1870 novel by José de Alencar

A pata da gazela ('The Foot of the Gazelle') is a novel written by the Brazilian writer José de Alencar. It was first published in 1870.

==Plot==
Set in Rio de Janeiro, the novel recounts the rivalry of two young men, the wealthy and idle Horacio and the hard-working Leopoldo, for Amélia, a businessman's daughter. Horacio is captivated by the beautiful feet he imagines she has; her servant dropped one of her shoes in the street. Leopoldo is captivated by her character as well as her appearance, imagining the beauty of her smile. Both men are discouraged when they receive the mistaken impression that she has a misshapen foot; for Horacio, this is the end of his love for her, but Leopoldo still loves her and they marry. Through her window, Horacio then sees her slip off her shoes to reveal two tiny, perfect feet. He slinks away, saying to himself in a reference to a La Fontaine fable, "The Lion in Love", "The lion has been crushed by the gazelle's foot" ("O leão ... foi esmagado pela pata da gazela").

==Background and analysis==
A pata da gazela is one of Alencar's contemporary or urban novels, in which he reflected the cosmopolitan society of late 19th-century Brazil by adapting European models, such as Balzac's "human comedy", while using Rio as his setting.
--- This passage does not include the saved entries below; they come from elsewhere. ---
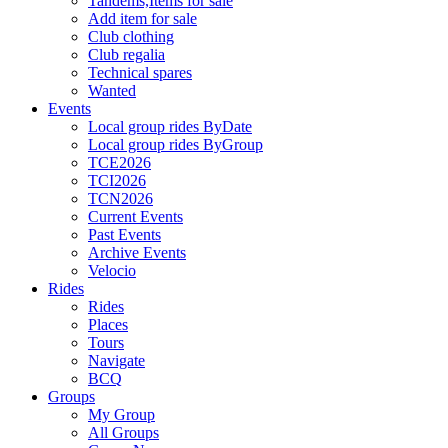
Tandems,Items for sale
Add item for sale
Club clothing
Club regalia
Technical spares
Wanted
Events
Local group rides ByDate
Local group rides ByGroup
TCE2026
TCI2026
TCN2026
Current Events
Past Events
Archive Events
Velocio
Rides
Rides
Places
Tours
Navigate
BCQ
Groups
My Group
All Groups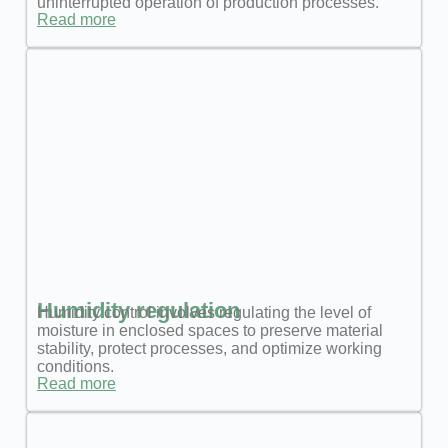
uninterrupted operation of production processes.
Read more
Humidity regulation
Humidity control involves regulating the level of
moisture in enclosed spaces to preserve material
stability, protect processes, and optimize working
conditions.
Read more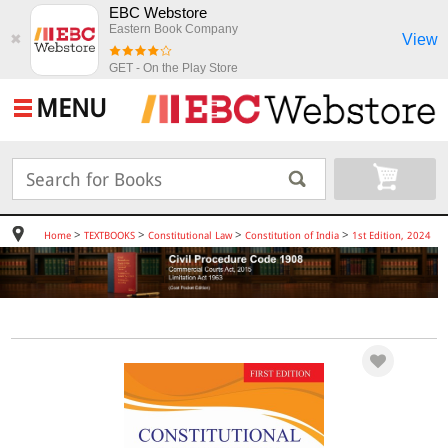
EBC Webstore
Eastern Book Company
View
✖
GET - On the Play Store
MENU
>
>
>
>
Home
TEXTBOOKS
Constitutional Law
Constitution of India
1st Edition, 2024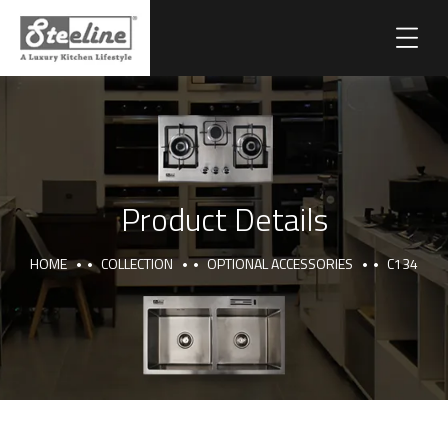
Product Details
HOME
COLLECTION
OPTIONAL ACCESSORIES
C134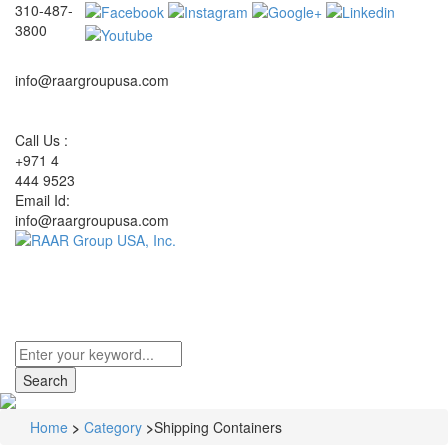
310-487-
3800
info@raargroupusa.com
Call Us :
+971 4
444 9523
Email Id:
info@raargroupusa.com
Toggle
navigati
Home
>
Category
>
Shipping Containers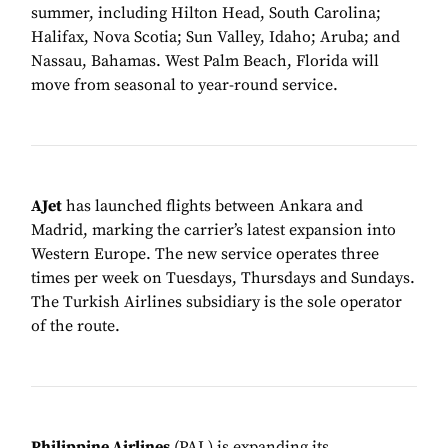
summer, including Hilton Head, South Carolina;
Halifax, Nova Scotia; Sun Valley, Idaho; Aruba; and
Nassau, Bahamas. West Palm Beach, Florida will
move from seasonal to year-round service.
AJet
has launched flights between Ankara and
Madrid, marking the carrier’s latest expansion into
Western Europe. The new service operates three
times per week on Tuesdays, Thursdays and Sundays.
The Turkish Airlines subsidiary is the sole operator
of the route.
Philippine Airlines
(PAL) is expanding its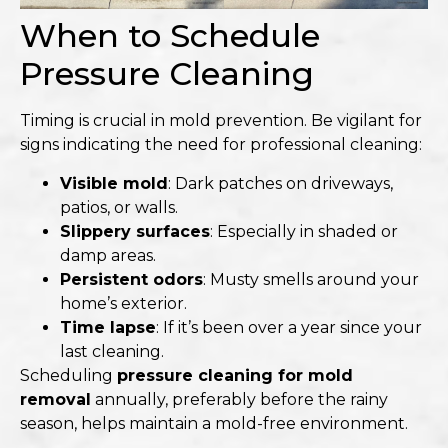
When to Schedule
Pressure Cleaning
Timing is crucial in mold prevention. Be vigilant for
signs indicating the need for professional cleaning:
Visible mold
: Dark patches on driveways,
patios, or walls.
Slippery surfaces
: Especially in shaded or
damp areas.
Persistent odors
: Musty smells around your
home’s exterior.
Time lapse
: If it’s been over a year since your
last cleaning.​
Scheduling
pressure cleaning for mold
removal
annually, preferably before the rainy
season, helps maintain a mold-free environment.​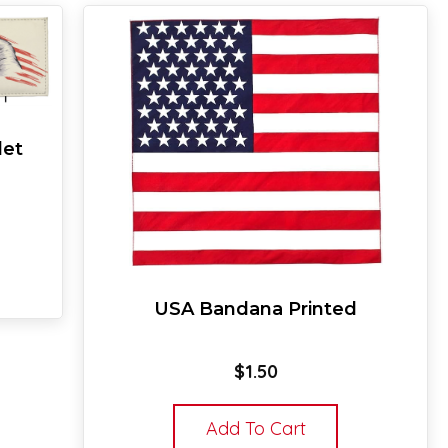
let
USA Bandana Printed
$
1.50
Add To Cart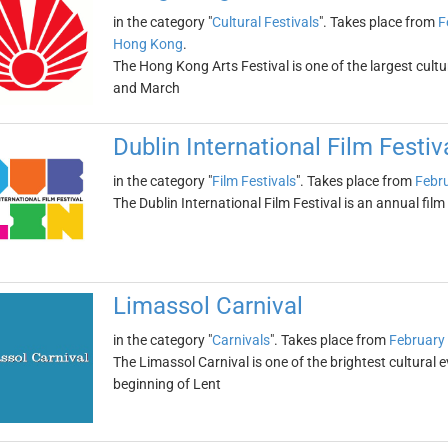
in the category "
Cultural Festivals
". Takes place from
F
Hong Kong
.
The Hong Kong Arts Festival is one of the largest cultura
and March
Dublin International Film Festiv
in the category "
Film Festivals
". Takes place from
Febru
The Dublin International Film Festival is an annual film 
Limassol Carnival
in the category "
Carnivals
". Takes place from
February
The Limassol Carnival is one of the brightest cultural e
beginning of Lent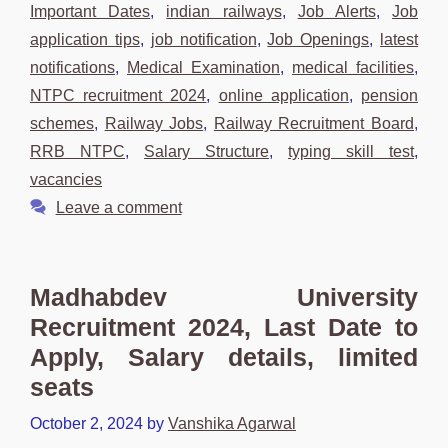
Important Dates
,
indian railways
,
Job Alerts
,
Job
application tips
,
job notification
,
Job Openings
,
latest
notifications
,
Medical Examination
,
medical facilities
,
NTPC recruitment 2024
,
online application
,
pension
schemes
,
Railway Jobs
,
Railway Recruitment Board
,
RRB NTPC
,
Salary Structure
,
typing skill test
,
vacancies
Leave a comment
Madhabdev University
Recruitment 2024, Last Date to
Apply, Salary details, limited
seats
October 2, 2024
by
Vanshika Agarwal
Alencar appended a note about his use of Portuguese spellings for words of foreign origin, such as champanhe for the French word champagne, and later described the novel as a product of Brazil's cultural "adolescence", when it was endeavouring to integrate foreign influences.
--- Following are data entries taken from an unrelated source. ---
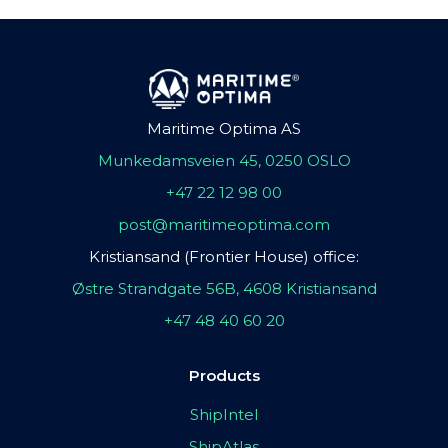
Maritime Optima AS
Munkedamsveien 45, 0250 OSLO
+47 22 12 98 00
post@maritimeoptima.com
Kristiansand (Frontier House) office:
Østre Strandgate 56B, 4608 Kristiansand
+47 48 40 60 20
Products
ShipIntel
ShipAtlas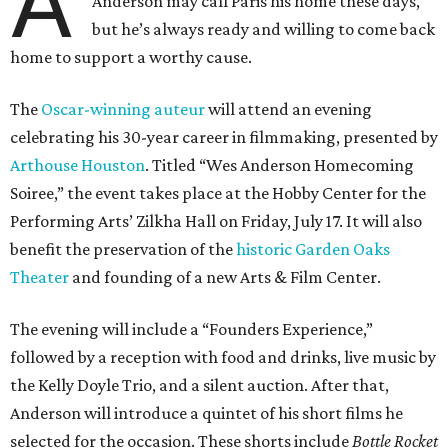
A
Anderson may call Paris his home these days,
but he’s always ready and willing to come back
home to support a worthy cause.
The
Oscar-winning auteur
will attend an evening
celebrating his 30-year career in filmmaking, presented by
Arthouse Houston
. Titled “Wes Anderson Homecoming
Soiree,” the event takes place at the Hobby Center for the
Performing Arts’ Zilkha Hall on Friday, July 17. It will also
benefit the preservation of the
historic Garden Oaks
Theater
and founding of a new Arts & Film Center.
The evening will include a “Founders Experience,”
followed by a reception with food and drinks, live music by
the Kelly Doyle Trio, and a silent auction. After that,
Anderson will introduce a quintet of his short films he
selected for the occasion. These shorts include
Bottle Rocket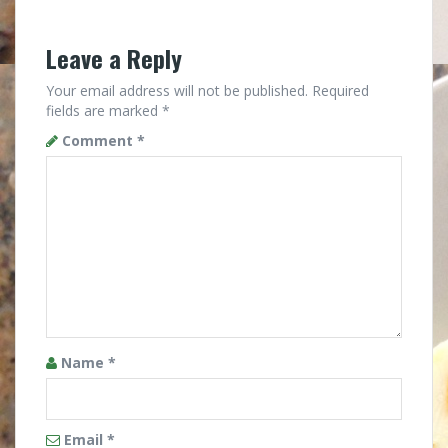
Leave a Reply
Your email address will not be published.
Required
fields are marked
*
Comment
*
Name
*
Email
*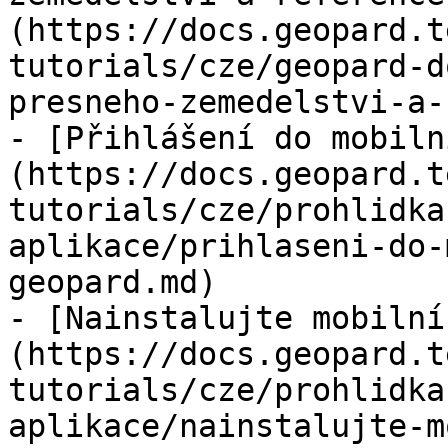
(https://docs.geopard.t
tutorials/cze/geopard-d
presneho-zemedelstvi-a-
- [Přihlášení do mobiln
(https://docs.geopard.t
tutorials/cze/prohlidka
aplikace/prihlaseni-do-
geopard.md)

- [Nainstalujte mobilní
(https://docs.geopard.t
tutorials/cze/prohlidka
aplikace/nainstalujte-m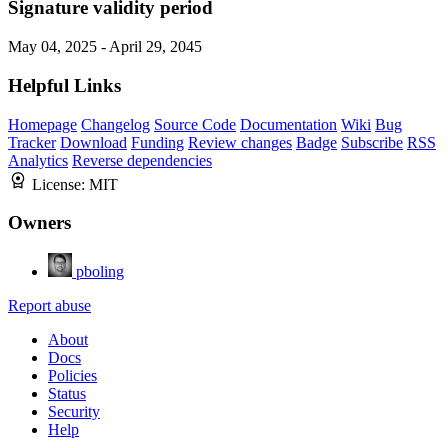
Signature validity period
May 04, 2025 - April 29, 2045
Helpful Links
Homepage
Changelog
Source Code
Documentation
Wiki
Bug
Tracker
Download
Funding
Review changes
Badge
Subscribe
RSS
Analytics
Reverse dependencies
License:
MIT
Owners
pboling
Report abuse
About
Docs
Policies
Status
Security
Help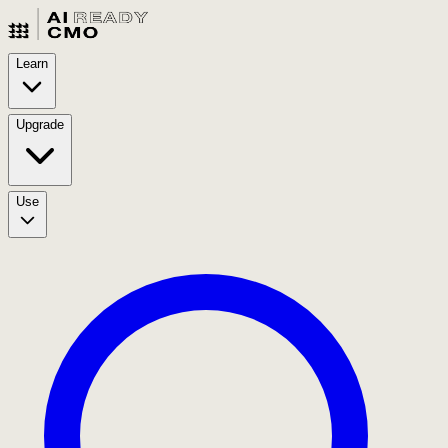
Learn
Upgrade
Use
In contrast to his historical novels, Alencar's urban novels were aimed primarily at a female audience and focussed on romance, as reflected in their titles. The plot of A pata da gazela can be seen as a reversal of the "Cinderella" story; rather than one suitor choosing between women on the basis of their foot, Amélia has two suitors to choose between who see her foot differently. Alencar used the situation to comment on reality and illusion. He received criticism from some other realist writers for having Amélia's foot indeed be beautiful, but responded in the prologue to the first edition of his play As asas de um anjo that art cannot deny beauty: "não é a arte que renega do belo". Using an ironically literarily aware narrator, the novel also satirises the Romantic obsession with love and the description of passion; Alencar critiques both suitors' behaviour and shows both to be fantasising, and both to be fixated on Amélia's shape, while Amélia herself is aware of Horacio's obsession and arranges the misleading appearance of the deformed foot—which belongs to someone else—to test him. The element of foot fetishism has led to some criticism of the novel, and the final scene makes the reader disturbingly complicit in voyeurism.